Hook Law Center (formerly Oast & Hook)

Virginia Beach, VA (Law Firm Newswire) November 13, 2015 – An estate plan often needs to take into account factors such as a prenuptial agreement.

“A well-drafted estate plan can help ensure that one’s assets are protected, and that one’s beneficiaries are provided for after one’s death,” said Andrew H. Hook, a Virginia estate planning attorney with Hook Law Center, with offices in Virginia Beach and northern Suffolk. “Proper planning includes taking into account family circumstances, including any prenuptial agreement that may exist.”

An estate plan can be created around a prenuptial agreement. Consider a case discussed recently in the Wall Street Journal, of a man who inherited his father’s business while in his 30s, and then developed it into a company worth $6 million. After becoming engaged, he wished to ensure that he would retain his business in case he and his wife divorced. Therefore, prior to getting married, he requested that his wife sign a prenuptial agreement that enabled him to keep all of his assets, including his business and the relevant real estate, separate from his spouse.

However, since the man was currently in his 40s, and had two children, he was more concerned about ensuring that his family was well taken care of in case he died.

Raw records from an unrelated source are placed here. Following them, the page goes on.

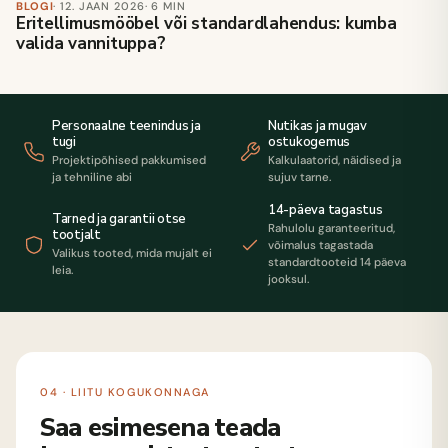
BLOGI
· 12. JAAN 2026
· 6 MIN
Eritellimusmööbel või standardlahendus: kumba
valida vannituppa?
Personaalne teenindus ja
Nutikas ja mugav
tugi
ostukogemus
Projektipõhised pakkumised
Kalkulaatorid, näidised ja
ja tehniline abi
sujuv tarne.
14-päeva tagastus
Tarned ja garantii otse
Rahulolu garanteeritud,
tootjalt
võimalus tagastada
Valikus tooted, mida mujalt ei
standardtooteid 14 päeva
leia.
jooksul.
04 · LIITU KOGUKONNAGA
Saa esimesena teada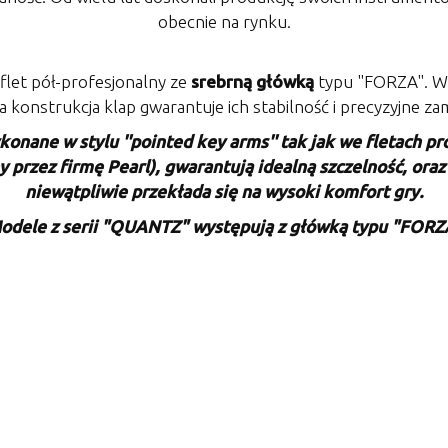
obecnie na rynku.
flet pół-profesjonalny ze
srebrną główką
typu "FORZA". Wyk
konstrukcja klap gwarantuje ich stabilność i precyzyjne 
onane w stylu ''pointed key arms'' tak jak we fletach pr
rzez firmę Pearl), gwarantują idealną szczelność, ora
niewątpliwie przekłada się na wysoki komfort gry.
odele z serii "QUANTZ" występują z główką typu "FORZ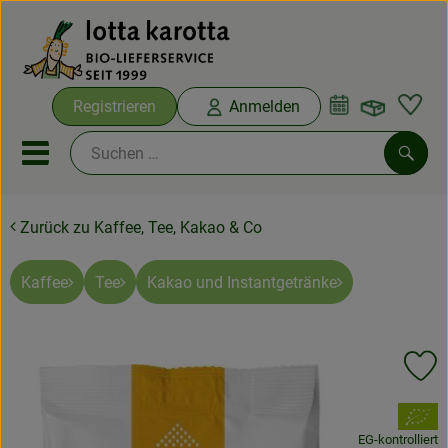
Warenko
Registrieren
Anmelden
Link
Mobiles Menu öffnen oder sc
Such
Zurück zu Kaffee, Tee, Kakao & Co
Ökokisten
Bio-Kochboxen
Kaffee
Tee
Kakao und Instantgetränke
Aus der Region
Pr
Ökokisten
, Verband:
Saisonthemen
EG-kontrolliert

Due to the fact that most of his wealth was contained in his business, the prenup placed an extreme limit on the assets to which his wife would be entitled upon his demise.

When he sought advice from a financial planner, he was informed that he could protect his assets in the event of a divorce, but still provide for his family following his death. The financial planner recommended the use of two family limited partnerships, which could give the wife income earned from the business, but would prevent her from having control of its operations. While one partnership would hold the business, which was a C-Corp, as well as liquid investments worth $2 million, the other partnership would consist of business real estate. Both general partnerships would be held by the owner via a new limited liability company in order to protect him from litigation against the business.

The family limited partnerships would allow the client to possess 99 percent limited partner ownership. In the event of his death, part of that limited partner interest would be left to his wife. A testamentary trust would receive the shares as a gift, and his wife would be both trustee and beneficiary of the trust, which would provide her with access to income from the business, without gaining control of the business.

The business owner wished to safeguard the business for his children in the event that they became interested in managing it in the future. But since they were still minors, the owner appointed his brother as successor manager of the LLC that contained the general partnerships. Upon the owner’s death, his brother would become manager and trustee. Once the owner’s children reached age 30, they would be co-trustees along with their uncle. At age 35, they would be sole trustees.